Los guardias goblins se apartaron de un salto cuando el poderoso Ulgulu atravesó la cortina y abandonó la caverna. El aire frío de la noche le pareció delicioso al barje, y todavía más al pensar en la tarea que tenía por delante. Miró la cimitarra que le había llevado Tephanis; el arma parecía diminuta en la mano enorme de Ulgulu.

Sin darse cuenta dejó caer la cimitarra. No quería usarla esta noche. El barje quería utilizar sus propias armas letales —garras y dientes— para poder saborear a las víctimas y devorar la esencia de la vida que le permitiría ser más fuerte. Pero Ulgulu era una criatura inteligente, y la razón dominó rápidamente los instintos básicos que tanto deseaban el sabor de la sangre. Había un propósito en el trabajo de esta noche, un método que prometía mayores ganancias y la eliminación de la amenaza planteada por la inesperada aparición del elfo oscuro.

Con un gruñido gutural, una pequeña protesta de los instintos básicos de Ulgulu, el barje recogió la cimitarra y echó a andar montaña abajo con grandes zancadas. La bestia se detuvo al borde de un barranco, donde había un único sendero muy angosto que permitía bajar hasta el fondo. Le llevaría un buen rato recorrerlo.

Pero Ulgulu tenía hambre.

La conciencia de Ulgulu se volvió sobre sí misma y enfocó aquel punto de su ser que fluctuaba con energía mágica. Él no era una criatura del plano material, y los seres de otros planos inevitablemente traían con ellos poderes que podían parecer mágicos a los habitantes del plano anfitrión. Los anaranjados ojos de Ulgulu resplandecían de entusiasmo cuando salió del trance unos segundos más tarde. Espió sobre el borde, y visualizó un punto en el fondo, a unos cuatrocientos metros de distancia.

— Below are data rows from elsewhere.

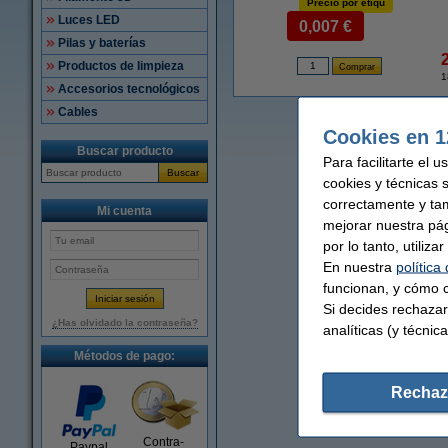
Precio por etiqu
Luces LED
0,007 €
Pilas y baterías
Productos de limpieza
1
Accesorios tecnológicos
Cables
Cookies en 1
Buscar producto
Para facilitarte el 
Buscar
cookies y técnicas 
correctamente y ta
Mi cuenta
mejorar nuestra pá
por lo tanto, utiliz
En nuestra
política
funcionan, y cómo c
Si decides rechazar
¿Has olvidado la contraseña?
analíticas (y técnica
Métodos de pago:
Rechaz
Contra-
Paypal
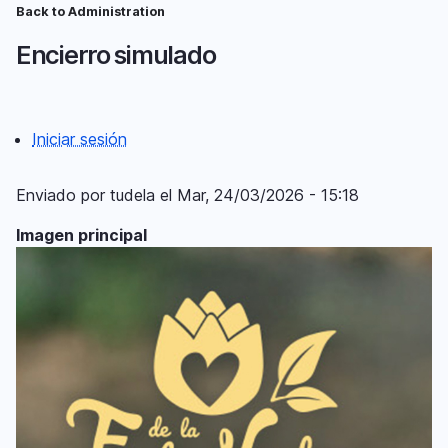
Pasar
Back to Administration
Ruta
al
Encierro simulado
contenido
de
principal
navegación
Iniciar sesión
Menú
del
Enviado por
tudela
el
Mar, 24/03/2026 - 15:18
compte
Imagen principal
d'usuari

Una temblorosa puerta multicolor apareció delante de Ulgulu, colgada en el aire un poco más allá del borde. Con una carcajada parecida a un rugido, Ulgulu abrió la puerta y encontró, apenas pasado el umbral, el punto visualizado. Cruzó la puerta, y recorrió la distancia hasta el fondo del barranco con un solo paso ultradimensional.

Ulgulu echó a correr montaña abajo hacia la aldea humana, ansioso por poner en marcha su malvada maquinación.

Cuando el barje llegó a las estribaciones apeló una vez más al rincón mágico. Los pasos de Ulgulu se acortaron; después la criatura se paró del todo, sacudida por fuertes espasmos, al tiempo que musitaba palabras indescifrables. Los huesos se acortaron y unieron con un ruido como si se quebraran, la piel se abrió y se oscureció hasta ser casi negra.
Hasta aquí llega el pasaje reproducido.